**Activity:** Report only how many lines of the records contain the word "kbits".

[Bounding box prediction data]
++++++

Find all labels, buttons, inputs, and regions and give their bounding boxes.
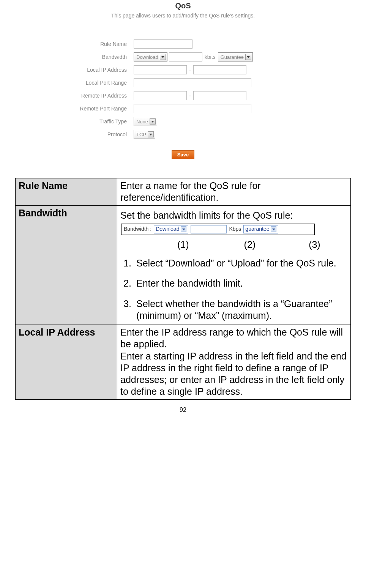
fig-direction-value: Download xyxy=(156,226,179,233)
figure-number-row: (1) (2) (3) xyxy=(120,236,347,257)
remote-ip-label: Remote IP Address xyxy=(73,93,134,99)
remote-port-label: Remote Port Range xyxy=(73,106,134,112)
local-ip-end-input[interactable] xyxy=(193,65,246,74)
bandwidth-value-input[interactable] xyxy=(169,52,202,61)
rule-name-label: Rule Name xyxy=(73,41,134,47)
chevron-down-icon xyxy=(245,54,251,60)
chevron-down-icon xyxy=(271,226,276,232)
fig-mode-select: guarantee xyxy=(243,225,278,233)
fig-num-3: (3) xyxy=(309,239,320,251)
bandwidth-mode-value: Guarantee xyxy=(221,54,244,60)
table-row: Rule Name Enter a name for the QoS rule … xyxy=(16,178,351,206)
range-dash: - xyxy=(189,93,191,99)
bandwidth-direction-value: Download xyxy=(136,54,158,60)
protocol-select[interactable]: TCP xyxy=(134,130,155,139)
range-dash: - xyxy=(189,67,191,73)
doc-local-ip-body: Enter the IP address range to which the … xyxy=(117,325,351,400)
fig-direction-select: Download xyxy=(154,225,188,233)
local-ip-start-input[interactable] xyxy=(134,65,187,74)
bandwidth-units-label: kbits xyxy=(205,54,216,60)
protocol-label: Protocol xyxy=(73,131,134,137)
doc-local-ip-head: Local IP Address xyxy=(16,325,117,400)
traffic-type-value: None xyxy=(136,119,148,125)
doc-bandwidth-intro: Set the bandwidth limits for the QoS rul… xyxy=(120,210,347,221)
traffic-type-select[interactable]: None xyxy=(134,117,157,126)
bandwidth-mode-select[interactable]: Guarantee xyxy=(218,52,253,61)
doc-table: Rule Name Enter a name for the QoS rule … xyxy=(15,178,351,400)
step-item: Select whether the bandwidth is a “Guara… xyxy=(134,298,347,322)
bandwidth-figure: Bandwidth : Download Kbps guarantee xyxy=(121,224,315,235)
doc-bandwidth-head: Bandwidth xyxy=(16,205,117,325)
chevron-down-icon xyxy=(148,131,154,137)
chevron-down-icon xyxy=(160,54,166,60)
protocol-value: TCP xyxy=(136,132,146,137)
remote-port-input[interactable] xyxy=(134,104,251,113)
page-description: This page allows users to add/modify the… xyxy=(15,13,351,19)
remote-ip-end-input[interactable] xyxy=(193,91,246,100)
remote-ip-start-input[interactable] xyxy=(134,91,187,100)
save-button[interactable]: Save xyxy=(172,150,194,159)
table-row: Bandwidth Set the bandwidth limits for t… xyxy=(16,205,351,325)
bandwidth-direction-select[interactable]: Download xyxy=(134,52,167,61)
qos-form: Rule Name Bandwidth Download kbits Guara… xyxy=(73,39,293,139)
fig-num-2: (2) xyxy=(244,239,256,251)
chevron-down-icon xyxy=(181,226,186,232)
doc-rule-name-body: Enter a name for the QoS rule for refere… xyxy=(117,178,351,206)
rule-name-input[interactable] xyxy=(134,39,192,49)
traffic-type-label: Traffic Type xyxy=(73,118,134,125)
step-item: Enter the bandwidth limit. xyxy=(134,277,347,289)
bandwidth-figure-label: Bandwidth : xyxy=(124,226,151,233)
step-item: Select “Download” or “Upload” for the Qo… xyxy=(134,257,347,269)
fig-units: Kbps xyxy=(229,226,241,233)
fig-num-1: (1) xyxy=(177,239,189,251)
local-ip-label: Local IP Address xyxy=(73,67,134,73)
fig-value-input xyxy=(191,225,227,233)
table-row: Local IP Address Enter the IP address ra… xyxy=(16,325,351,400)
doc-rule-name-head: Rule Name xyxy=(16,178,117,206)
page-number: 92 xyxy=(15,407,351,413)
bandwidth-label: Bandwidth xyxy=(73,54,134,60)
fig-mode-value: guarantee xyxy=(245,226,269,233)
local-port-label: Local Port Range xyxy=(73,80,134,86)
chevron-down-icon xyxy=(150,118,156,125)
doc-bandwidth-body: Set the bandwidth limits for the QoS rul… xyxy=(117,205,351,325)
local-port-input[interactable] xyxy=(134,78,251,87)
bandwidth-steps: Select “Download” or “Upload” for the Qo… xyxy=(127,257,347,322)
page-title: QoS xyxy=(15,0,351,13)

++++++

**Solved exercise:** 2